Sorry to send this message once more - I already sent it yesterday but it
didn't seem to have been posted to alt.photo...
> The gum process requires that the gum that's not exposed, that's still
> soluble, must be free to leave. I'm sure you must know this, so I take
> it you're saying that this close chemical bond between the silane, the
> glass, and (theoretically) the gum would be loose enough to allow the
> soluble gum to be released while at the same time it would hold the
> crosslinked gum tight to the glass?
Just a guess but I assume the situation of a silane/gum coated glass will
not greatly differ from that of a gum coated paper.

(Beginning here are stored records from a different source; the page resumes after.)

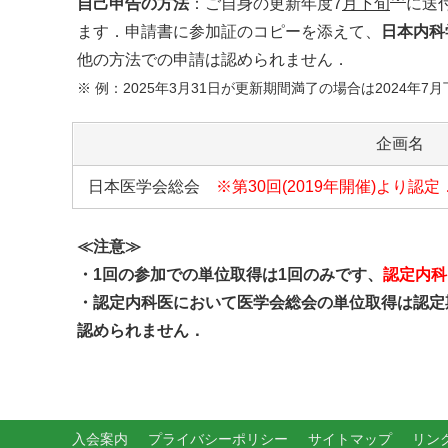
自己申告の方法
：ご自身の更新年度7
月下旬
に送
ます．申請書に参加証のコピーを添えて、
日本内科
他の方法での申請は認められません．
※ 例：2025年3月31日が更新期間満了の場合は2024年7月
企画名
日本医学会総会
※第30回(2019年開催)より認定
≪注意≫
・1回の参加での単位取得は1回のみです、
認定内科
・認定内科医において医学会総会の単位取得は認定
認められません．
入会案内
プライバシーポリシー
サイトマップ
リン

Maybe we ought to consider a photo layer (say, a "normal" silver halide
layer, dichromated gum, photopolymer etc.) as a three-dimensional
structure -
even if it's a few um thick only. Its surface is likely to behave
differently from those parts closest to the substrate.
If that particular silane ( 3-aminopropyltriethoxysilane) really behaved the
way I believe, the only relevant region would be where gelatin/gum gets in
contact with the glass. I assume this to take place on a "sub"-nano level
AND NOT throughout the whole layer thickness.

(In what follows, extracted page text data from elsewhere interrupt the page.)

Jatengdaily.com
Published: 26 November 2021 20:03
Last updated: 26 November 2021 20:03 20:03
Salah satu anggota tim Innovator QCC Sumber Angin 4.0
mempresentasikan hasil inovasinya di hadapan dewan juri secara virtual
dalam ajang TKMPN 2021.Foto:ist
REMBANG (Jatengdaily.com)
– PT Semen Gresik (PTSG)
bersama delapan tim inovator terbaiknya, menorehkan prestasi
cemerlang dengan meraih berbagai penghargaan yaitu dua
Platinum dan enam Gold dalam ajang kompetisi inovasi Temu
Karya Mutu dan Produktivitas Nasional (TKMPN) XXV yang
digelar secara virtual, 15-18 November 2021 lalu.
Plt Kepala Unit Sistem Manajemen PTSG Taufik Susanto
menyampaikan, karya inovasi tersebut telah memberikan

But as you already pointed out, unless someone tried... Well, at least with
gelatin it works.
Martin
----- Original Message -----
From: "Katharine Thayer" <kthayer@pacifier.com>
To: <alt-photo-process-l@sask.usask.ca>
Sent: Friday, February 18, 2005 7:20 AM
Subject: Re: Adhesion
> MARTINM wrote:
> >
> > I'd guess the silane doesn't care whether the gum is crosslinked or not
and,
> > it won't have any effect on the crosslinking.

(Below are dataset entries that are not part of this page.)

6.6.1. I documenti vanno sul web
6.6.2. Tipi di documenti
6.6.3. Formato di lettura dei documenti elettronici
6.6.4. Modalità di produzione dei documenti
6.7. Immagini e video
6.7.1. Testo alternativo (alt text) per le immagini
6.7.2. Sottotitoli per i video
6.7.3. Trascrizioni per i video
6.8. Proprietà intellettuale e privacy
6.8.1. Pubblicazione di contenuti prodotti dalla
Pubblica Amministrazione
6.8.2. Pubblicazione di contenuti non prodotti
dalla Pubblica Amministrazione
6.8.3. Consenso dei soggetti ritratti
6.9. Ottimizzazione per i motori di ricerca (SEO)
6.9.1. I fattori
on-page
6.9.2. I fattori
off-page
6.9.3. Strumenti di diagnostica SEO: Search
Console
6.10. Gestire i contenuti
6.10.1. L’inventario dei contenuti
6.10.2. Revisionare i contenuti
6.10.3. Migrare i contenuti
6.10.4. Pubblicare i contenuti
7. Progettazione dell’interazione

> > It simply adheres to both glass and gelatin (or gum, hopefully), making
a
> > close bond between the two.
>
> I think maybe we're talking past each other, Martin. Maybe we're saying
> the same thing but not understanding each other. Let me give another
> stab at what I'm trying to say, and see if we can get any closer.
>
> The gum process requires that the gum that's not exposed, that's still
> soluble, must be free to leave. I'm sure you must know this, so I take
> it you're saying that this close chemical bond between the silane, the
> glass, and (theoretically) the gum would be loose enough to allow the
> soluble gum to be released while at the same time it would hold the
> crosslinked gum tight to the glass?
>
> There's only one way to determine whether silane works for gum, of
> course, but since there are about 27 different silanes and I don't know
> which would be a good one for gum (although I concur with you in
> wondering whether the ones that work best with gelatin would work well
> with gum, since the groups available for bonding are different in the
> two cases) and since I'm dealing with only two things right now: (1)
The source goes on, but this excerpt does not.